What to do:
Stopping at the line that holds "антенна 10 dBi", repeat the lines below exactly, starting from the very first and including that final line.

[Data supplied Boundary: Start]

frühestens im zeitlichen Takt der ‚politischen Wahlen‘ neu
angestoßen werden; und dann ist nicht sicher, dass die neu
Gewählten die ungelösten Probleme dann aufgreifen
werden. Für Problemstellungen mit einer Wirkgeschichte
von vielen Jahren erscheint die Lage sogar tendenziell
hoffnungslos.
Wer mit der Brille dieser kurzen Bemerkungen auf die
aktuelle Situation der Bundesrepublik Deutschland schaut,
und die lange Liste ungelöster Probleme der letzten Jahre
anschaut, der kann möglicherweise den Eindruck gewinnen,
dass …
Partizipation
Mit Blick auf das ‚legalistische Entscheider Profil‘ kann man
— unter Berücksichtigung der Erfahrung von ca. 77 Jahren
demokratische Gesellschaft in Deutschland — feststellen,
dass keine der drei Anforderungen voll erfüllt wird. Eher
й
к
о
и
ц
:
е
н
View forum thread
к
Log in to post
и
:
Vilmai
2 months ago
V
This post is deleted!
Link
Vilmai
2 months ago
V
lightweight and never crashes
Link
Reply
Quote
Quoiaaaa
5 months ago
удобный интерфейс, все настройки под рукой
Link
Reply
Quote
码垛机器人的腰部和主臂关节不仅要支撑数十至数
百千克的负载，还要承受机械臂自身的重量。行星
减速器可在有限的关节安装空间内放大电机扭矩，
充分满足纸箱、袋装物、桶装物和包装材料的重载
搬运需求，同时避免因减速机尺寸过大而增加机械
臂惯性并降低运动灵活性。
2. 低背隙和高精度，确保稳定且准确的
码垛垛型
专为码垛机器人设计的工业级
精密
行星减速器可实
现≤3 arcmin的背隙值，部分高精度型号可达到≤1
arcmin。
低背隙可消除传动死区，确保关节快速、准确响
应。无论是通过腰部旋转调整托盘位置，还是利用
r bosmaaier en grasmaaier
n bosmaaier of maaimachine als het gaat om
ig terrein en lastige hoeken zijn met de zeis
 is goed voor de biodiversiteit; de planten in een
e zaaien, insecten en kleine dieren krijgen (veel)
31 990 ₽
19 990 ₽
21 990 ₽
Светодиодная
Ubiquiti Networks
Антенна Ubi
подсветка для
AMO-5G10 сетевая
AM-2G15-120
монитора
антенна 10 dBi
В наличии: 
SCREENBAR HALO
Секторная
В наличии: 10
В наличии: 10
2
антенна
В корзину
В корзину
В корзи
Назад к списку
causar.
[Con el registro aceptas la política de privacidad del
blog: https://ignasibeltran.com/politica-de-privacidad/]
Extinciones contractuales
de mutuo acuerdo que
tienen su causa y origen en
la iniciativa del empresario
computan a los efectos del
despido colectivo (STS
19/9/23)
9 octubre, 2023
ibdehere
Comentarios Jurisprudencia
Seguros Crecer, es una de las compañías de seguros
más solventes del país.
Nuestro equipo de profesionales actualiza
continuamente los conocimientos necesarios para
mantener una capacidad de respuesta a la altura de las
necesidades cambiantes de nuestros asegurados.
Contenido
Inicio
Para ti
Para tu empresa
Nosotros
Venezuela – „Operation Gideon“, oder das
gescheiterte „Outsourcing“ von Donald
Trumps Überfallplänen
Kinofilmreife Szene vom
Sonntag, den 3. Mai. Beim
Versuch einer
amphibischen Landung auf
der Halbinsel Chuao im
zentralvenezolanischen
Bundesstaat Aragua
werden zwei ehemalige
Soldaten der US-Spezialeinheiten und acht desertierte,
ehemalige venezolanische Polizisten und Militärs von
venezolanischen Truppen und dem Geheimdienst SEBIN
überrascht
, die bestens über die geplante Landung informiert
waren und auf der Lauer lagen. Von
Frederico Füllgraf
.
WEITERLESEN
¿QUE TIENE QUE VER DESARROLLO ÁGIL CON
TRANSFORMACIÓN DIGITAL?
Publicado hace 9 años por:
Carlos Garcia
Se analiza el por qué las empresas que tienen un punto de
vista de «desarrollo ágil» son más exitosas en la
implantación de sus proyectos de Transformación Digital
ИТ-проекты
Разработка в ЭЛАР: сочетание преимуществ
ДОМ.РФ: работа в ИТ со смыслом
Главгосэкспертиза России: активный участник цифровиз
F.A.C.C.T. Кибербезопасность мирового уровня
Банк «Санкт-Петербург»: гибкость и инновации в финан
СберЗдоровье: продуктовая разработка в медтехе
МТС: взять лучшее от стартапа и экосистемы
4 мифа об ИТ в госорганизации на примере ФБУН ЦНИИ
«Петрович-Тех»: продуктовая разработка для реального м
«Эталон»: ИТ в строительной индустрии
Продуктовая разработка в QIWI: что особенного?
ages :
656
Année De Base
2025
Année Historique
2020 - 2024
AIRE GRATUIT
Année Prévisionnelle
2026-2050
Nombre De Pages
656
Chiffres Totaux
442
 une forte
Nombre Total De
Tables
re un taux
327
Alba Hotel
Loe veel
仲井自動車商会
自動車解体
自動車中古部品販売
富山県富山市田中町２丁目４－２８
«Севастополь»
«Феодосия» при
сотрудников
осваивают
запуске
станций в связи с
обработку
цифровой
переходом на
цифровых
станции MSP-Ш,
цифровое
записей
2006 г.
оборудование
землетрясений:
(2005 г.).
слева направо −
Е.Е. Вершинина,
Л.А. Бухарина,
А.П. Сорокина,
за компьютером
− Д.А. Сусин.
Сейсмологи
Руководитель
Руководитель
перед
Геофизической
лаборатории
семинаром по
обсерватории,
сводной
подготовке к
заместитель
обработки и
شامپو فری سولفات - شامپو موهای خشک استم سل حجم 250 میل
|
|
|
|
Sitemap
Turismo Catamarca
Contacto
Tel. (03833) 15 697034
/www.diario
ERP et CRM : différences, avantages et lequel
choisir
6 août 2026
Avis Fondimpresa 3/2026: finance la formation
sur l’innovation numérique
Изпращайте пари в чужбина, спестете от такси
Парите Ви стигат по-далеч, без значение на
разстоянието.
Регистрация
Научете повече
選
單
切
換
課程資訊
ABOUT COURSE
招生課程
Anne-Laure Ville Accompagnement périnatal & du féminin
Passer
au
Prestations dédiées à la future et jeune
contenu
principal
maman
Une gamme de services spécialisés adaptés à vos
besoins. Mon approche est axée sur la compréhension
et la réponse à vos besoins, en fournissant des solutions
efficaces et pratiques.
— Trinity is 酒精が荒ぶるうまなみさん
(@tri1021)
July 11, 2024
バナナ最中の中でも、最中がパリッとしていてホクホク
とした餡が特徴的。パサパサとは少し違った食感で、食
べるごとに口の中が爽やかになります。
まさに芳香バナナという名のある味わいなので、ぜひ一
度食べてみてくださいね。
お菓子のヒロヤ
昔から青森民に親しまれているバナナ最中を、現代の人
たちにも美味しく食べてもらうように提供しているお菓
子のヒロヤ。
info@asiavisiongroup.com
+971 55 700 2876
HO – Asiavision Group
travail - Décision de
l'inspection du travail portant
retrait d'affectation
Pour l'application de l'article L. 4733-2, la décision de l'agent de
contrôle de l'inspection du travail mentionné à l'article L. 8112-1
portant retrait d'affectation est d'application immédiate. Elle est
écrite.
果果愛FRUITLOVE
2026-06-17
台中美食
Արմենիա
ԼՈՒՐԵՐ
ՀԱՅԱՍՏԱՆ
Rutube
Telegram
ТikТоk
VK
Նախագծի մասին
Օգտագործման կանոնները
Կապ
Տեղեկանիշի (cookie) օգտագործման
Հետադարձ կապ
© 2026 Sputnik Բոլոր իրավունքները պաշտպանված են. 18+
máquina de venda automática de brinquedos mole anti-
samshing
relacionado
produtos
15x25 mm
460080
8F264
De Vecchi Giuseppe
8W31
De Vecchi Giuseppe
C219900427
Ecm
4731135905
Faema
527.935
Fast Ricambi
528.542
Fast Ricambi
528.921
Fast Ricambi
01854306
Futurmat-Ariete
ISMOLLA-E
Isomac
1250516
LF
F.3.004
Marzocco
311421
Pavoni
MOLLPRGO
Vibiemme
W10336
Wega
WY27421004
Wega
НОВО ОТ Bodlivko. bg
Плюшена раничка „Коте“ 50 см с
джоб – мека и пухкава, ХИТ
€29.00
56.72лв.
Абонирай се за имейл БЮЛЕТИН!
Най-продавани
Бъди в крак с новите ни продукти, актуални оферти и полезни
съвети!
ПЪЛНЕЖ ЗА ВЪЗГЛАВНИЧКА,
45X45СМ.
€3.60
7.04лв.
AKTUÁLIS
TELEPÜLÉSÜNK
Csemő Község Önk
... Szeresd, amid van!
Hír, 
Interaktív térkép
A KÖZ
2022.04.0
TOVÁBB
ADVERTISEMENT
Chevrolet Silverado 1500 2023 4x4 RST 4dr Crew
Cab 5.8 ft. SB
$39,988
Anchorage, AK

[Data supplied Boundary: End]

Result below:
frühestens im zeitlichen Takt der ‚politischen Wahlen‘ neu
angestoßen werden; und dann ist nicht sicher, dass die neu
Gewählten die ungelösten Probleme dann aufgreifen
werden. Für Problemstellungen mit einer Wirkgeschichte
von vielen Jahren erscheint die Lage sogar tendenziell
hoffnungslos.
Wer mit der Brille dieser kurzen Bemerkungen auf die
aktuelle Situation der Bundesrepublik Deutschland schaut,
und die lange Liste ungelöster Probleme der letzten Jahre
anschaut, der kann möglicherweise den Eindruck gewinnen,
dass …
Partizipation
Mit Blick auf das ‚legalistische Entscheider Profil‘ kann man
— unter Berücksichtigung der Erfahrung von ca. 77 Jahren
demokratische Gesellschaft in Deutschland — feststellen,
dass keine der drei Anforderungen voll erfüllt wird. Eher
й
к
о
и
ц
:
е
н
View forum thread
к
Log in to post
и
:
Vilmai
2 months ago
V
This post is deleted!
Link
Vilmai
2 months ago
V
lightweight and never crashes
Link
Reply
Quote
Quoiaaaa
5 months ago
удобный интерфейс, все настройки под рукой
Link
Reply
Quote
码垛机器人的腰部和主臂关节不仅要支撑数十至数
百千克的负载，还要承受机械臂自身的重量。行星
减速器可在有限的关节安装空间内放大电机扭矩，
充分满足纸箱、袋装物、桶装物和包装材料的重载
搬运需求，同时避免因减速机尺寸过大而增加机械
臂惯性并降低运动灵活性。
2. 低背隙和高精度，确保稳定且准确的
码垛垛型
专为码垛机器人设计的工业级
精密
行星减速器可实
现≤3 arcmin的背隙值，部分高精度型号可达到≤1
arcmin。
低背隙可消除传动死区，确保关节快速、准确响
应。无论是通过腰部旋转调整托盘位置，还是利用
r bosmaaier en grasmaaier
n bosmaaier of maaimachine als het gaat om
ig terrein en lastige hoeken zijn met de zeis
 is goed voor de biodiversiteit; de planten in een
e zaaien, insecten en kleine dieren krijgen (veel)
31 990 ₽
19 990 ₽
21 990 ₽
Светодиодная
Ubiquiti Networks
Антенна Ubi
подсветка для
AMO-5G10 сетевая
AM-2G15-120
монитора
антенна 10 dBi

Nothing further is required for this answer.